15

Eğer onlar seni, hakkında yani kulluğu haketme konusunda Allah'a ortak olmaya dair

bilgin olmayan bir şeyi (körü körüne) Bana ortak koşman için zorlarlarsa... ”Mücâhede": Düşmana karşı bütün gücünü, imkânını kullanmaktır.

Onlara, bana şirk koşma hususunda

itaat etme. Yani anne ve babanın hizmetleri büyük ise de evlâdın, günah olan şeyde onlara itaat etmesi caiz olmaz.

Onlarla dünyada dinin razı olduğu biçimde

iyi geçin. Müslümanın, anne ve babasına --kâfir bile olsalar- bakması, iyilik etmesi, hizmetlerinde ve ziyaretlerinde bulunması dinî bir görevidir. Ancak kendisini inkâra yöneltmelerinden endişe ederse bu durumda onları ziyaret etmeyebilir. Anne ve babası Hristiyan iseler onları kiliseye götürmez, çünkü bu, günahtır. Ancak kiliseden eve götürür.

Dinde

Bana tevhid ve samimiyetle

yönelenlerin yoluna uy. Böyle davrananlar olgun mü'minlerdir.

Sonunda dönüşünüz, senin ve anne-babanın dönüşü

Banadır. O zaman dönüşünüz anında

size, yapmış olduklarınızı haber vereceğim. her birinizin yaptığı iyilik ve kötülüğün karşılığını vereceğim.

Söz konusu âyet, cennetle müjdelenen on kişiden biri olan Sa'd b. Ebî Vakkas (radıyallahü anh) hakkında. Müslüman olduğu ve annesi, kendisinin dinden dönünceye kadar yiyip içmemek üzere yemin ettiği zaman inmiştir.

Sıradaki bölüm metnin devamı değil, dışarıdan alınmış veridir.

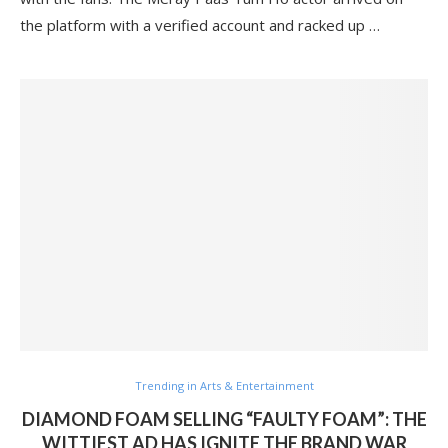
the platform with a verified account and racked up …
Trending in Arts & Entertainment
DIAMOND FOAM SELLING “FAULTY FOAM”: THE
WITTIEST AD HAS IGNITE THE BRAND WAR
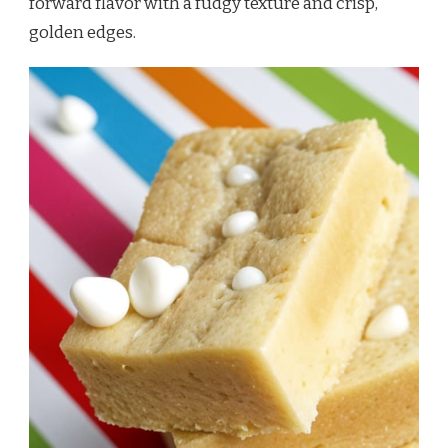
forward flavor with a fudgy texture and crisp,
golden edges.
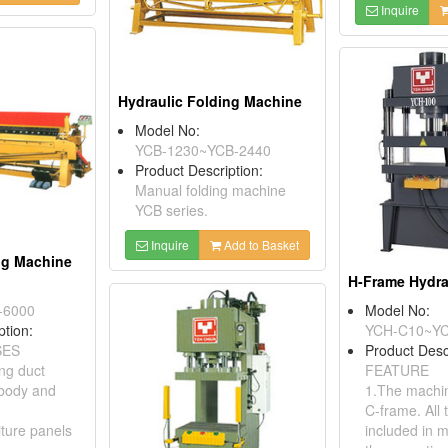
Inquire
Hydraulic Folding Machine
Model No:
YCB-1230~YCB-2440
Product Description:
Manual folding machine
YCB series.
Inquire
Add to Basket
ng Machine
-6000
Model No:
ption:
YCH-C10~Y
SES
Product Desc
ing duct
FEATURE
 body and
1.The machin
C-frame. All 
iture panels
included in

Bil ki, tek Allah inancından sonra en önemli görev şüphesiz anne ve babaya iyilik ve itaatta bulunmaktır. Nakledildiğine göre bir adam Hazret-i Ömer'e gelerek şöyle demiştir: ”Annem yaşlandı ve onu elimle yediriyor, içiriyor ve ona abdest aldırıyorum. Bununla hakkını ödeyebilmiş miyim?" Hazret-i Ömer: ”Hayır" demiştir. Adamın, ”Niçin?" demesi üzerine Hazret-i Ömer: ”Çünkü o, zayıf anında yaşamanı dileyerek sana hizmet ediyordu. Sen ise onun ölümünü isteyerek ona hizmet ediyorsun" diye cevap vermiştir.

Ata b. Yesar'in şöyle söylediği nakledilir: ”Bir topluluk yolculuğa çıkarak ”Berriyye" denen yerde konaklamış ve bu arada bir eşeğin anırmasını duymuşlardır. Bu anırma onları uykusuz bırakmış nihayet sabah olunca bakmışlar ve içinde yaşlı bir kadının bulunduğu bir kıl çadır görmüşlerdir. Bunun üzerine o yaşlı kadına: ”Biz bir eşeğin anırmasını işittik" deyince yaşlı kadın: ”O benim oğlumdur. Ve bana 'Eşek' diyordu. Ben de Allah'a, onu bir eşek yapması için duâ ettim. İşte bu yüzden o, her gece sabaha kadar anırıyor," demiştir.

Âyet-i kerime, kâfir ve münafıklarla dost olmanın nehyedilmesini ve iyi kullarla dostluk kurulmasının teşvik edilmesini içermektedir. Çünkü yakınlaşmak ve beraber olmak, etkileyici; huy cezbedici ve hastalıklar bulaşıcıdır. Ki, bu yakınlaşma sayesinde onların kötü ahlâkı ve çirkin davranışları bulaşmasın.

İbrahim Havas şöyle demiştir: ”Kalbin ilâcı beştir: Düşünerek Kur'an okumak, mideyi boş bırakmak, gece ibadet etmek, seher vaktinde Allahü teâlâ'ya yakarmak ve iyi kimselerle oturup kalkmaktır".